When using ts_crossval you don’t have to fully cross-validate to see if something is not as good as what you expect. For example, if CV error has surpased a naive algorithm, one can simply terminate the cross-validation process. This can be done by setting

  • break_err
  • break_batch_err
  • break_batch_size

For example, in the above example, first model has an accumulative CV error = 2.70, and CV is applied to 6 slices:

ts_crossval(train_data, fcster, horizon = 5, initial_window = 10, verbose = TRUE)
## [1] "CV: 1 of 6 Err:  0.458098568928112"
## [1] "CV: 2 of 6 Err:  0.347115924471326"
## [1] "CV: 3 of 6 Err:  0.545312229495626"
## [1] "CV: 4 of 6 Err:  0.706615761722711"
## [1] "CV: 5 of 6 Err:  0.190170722457397"
## [1] "CV: 6 of 6 Err:  0.447563850135199"
## [1] 2.694877

So any model with CV error > 2.70 is worse than it. Let break_err = 2.7:

ts_crossval(train_data, fcster_nodiff, horizon = 5, initial_window = 10, break_err = 2.7,  verbose = TRUE)
## [1] "CV: 1 of 6 Err:  1.41358548236245"
## [1] "CV: 2 of 6 Err:  2.11831197319849"
## [1] "CV: Total error break: Err = 3.53189745556094"
## [1] 3.531897

CV terminates at the second slice, saving CV time of 4 slices.

The idea behind having a batch size is parallel processing. Many functions, including mclapply return once they have completed all computation. If this is used with break_err, checking for the break threshold happens only after all computation is done, and there is no use in aborting CV progress if everything is already calculated.

Consequenty, tscrossval is designed to allow one to select how much is given to mclapply in each batch. Selecting a large number results in more efficient parallel processing, but more coarse break error checking.
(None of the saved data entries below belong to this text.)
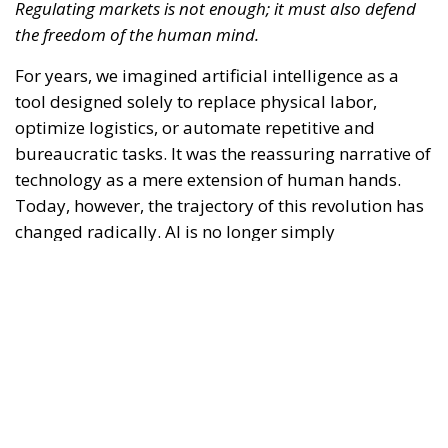
bureaucratic tasks. It was the reassuring narrative of
technology as a mere extension of human hands.
Today, however, the trajectory of this revolution has
changed radically. AI is no longer simply
transforming the way we produce or work—it is
beginning to reshape, quietly yet pervasively, the
way we think.
RELATED
Defending Poland’s Fundamental Law and the
Constitutional Definition of Marriage
EU’s Right to Repair Rules Take Effect: What the
New Obligations Mean for Manufacturers and
Consumers
Referendum in Iceland – A Vote for Sovereignty or
a Vote for the EU?
Bringing attention back to this anthropological
question is an experimental study conducted by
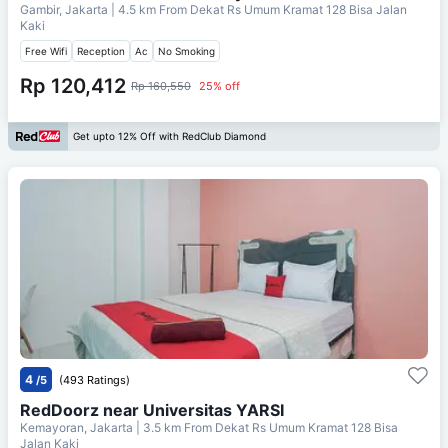
Gambir, Jakarta
| 4.5 km From
Dekat Rs Umum Kramat 128 Bisa Jalan
Kaki
Free Wifi
Reception
Ac
No Smoking
Rp 120,412
Rp 160,550
25% off
Get upto 12% Off with RedClub Diamond
4
/5
(493 Ratings)
RedDoorz near Universitas YARSI
Kemayoran, Jakarta
| 3.5 km From
Dekat Rs Umum Kramat 128 Bisa
Jalan Kaki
A small number will result in higher parallel processing overheard.

For example,

library("parallel")
options(mc.cores=2)

system.time({
err <- ts_crossval(train_data, fcster_nodiff, horizon = 5, initial_window = 10, plapply = mclapply,
            break_err = 3,  verbose = TRUE)
})
## Warning in ts_crossval(train_data, fcster_nodiff, horizon = 5,
## initial_window = 10, : Break error is given, but batch size is not.
## [1] "CV: Total error break: Err = 13.0675619396307"
##    user  system elapsed 
##   0.031   0.020   0.055
paste("Without batch-size Error was ", err)
## [1] "Without batch-size Error was  13.0675619396307"

Which is what we expect if all 6 cross-validations were done. Note that verbose doesn’t print its result when it is inside child processes, the fucntion warns that bacth size is not given.

In comparison, a batch of size two (to fill the two available cores):

system.time({
err <- ts_crossval(train_data, fcster_nodiff, horizon = 5, initial_window = 10, plapply = mclapply,
            break_err = 3,  break_batch_size = 2, verbose = TRUE)
})
## [1] "CV: Total error break: Err = 3.53189745556094"
##    user  system elapsed 
##   0.085   0.043   0.043
paste("Without batch-size, final error was ", err)
## [1] "Without batch-size, final error was  3.53189745556094"

This one also terminates sooner (compare elapsed values).